MATERIAL PROVIDED START

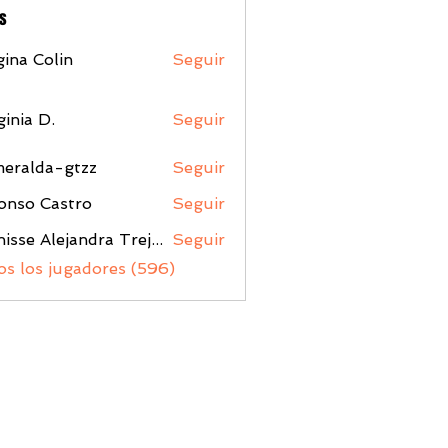
s
ina Colin
Seguir
ginia D.
Seguir
meralda-gtzz
Seguir
da-gtzz
onso Castro
Seguir
Denisse Alejandra Trejo Lopez
Seguir
os los jugadores (596)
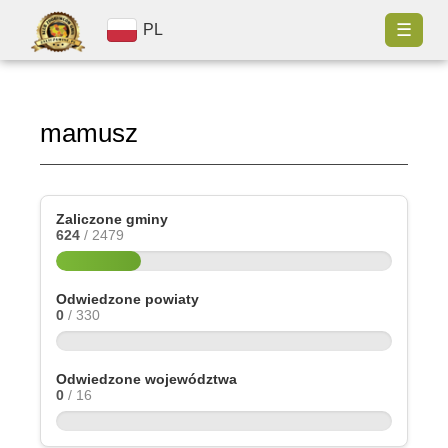
☰
PL
mamusz
Zaliczone gminy
624
/ 2479
Odwiedzone powiaty
0
/ 330
Odwiedzone województwa
0
/ 16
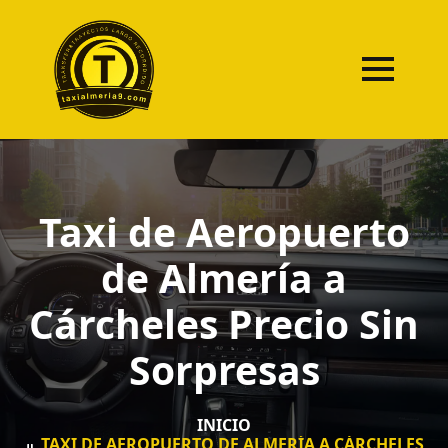
Taxi de Aeropuerto
de Almería a
Cárcheles Precio Sin
Sorpresas
INICIO
TAXI DE AEROPUERTO DE ALMERÍA A CÁRCHELES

MATERIAL PROVIDED END

[PROMPT] The copy must include every record exactly and none of the pictures.

[WRITTEN RESPONSE]
s
ina Colin
Seguir
ginia D.
Seguir
meralda-gtzz
Seguir
da-gtzz
onso Castro
Seguir
Denisse Alejandra Trejo Lopez
Seguir
os los jugadores (596)
☰
PL
mamusz
Zaliczone gminy
624
/ 2479
Odwiedzone powiaty
0
/ 330
Odwiedzone województwa
0
/ 16
Taxi de Aeropuerto
de Almería a
Cárcheles Precio Sin
Sorpresas
INICIO
TAXI DE AEROPUERTO DE ALMERÍA A CÁRCHELES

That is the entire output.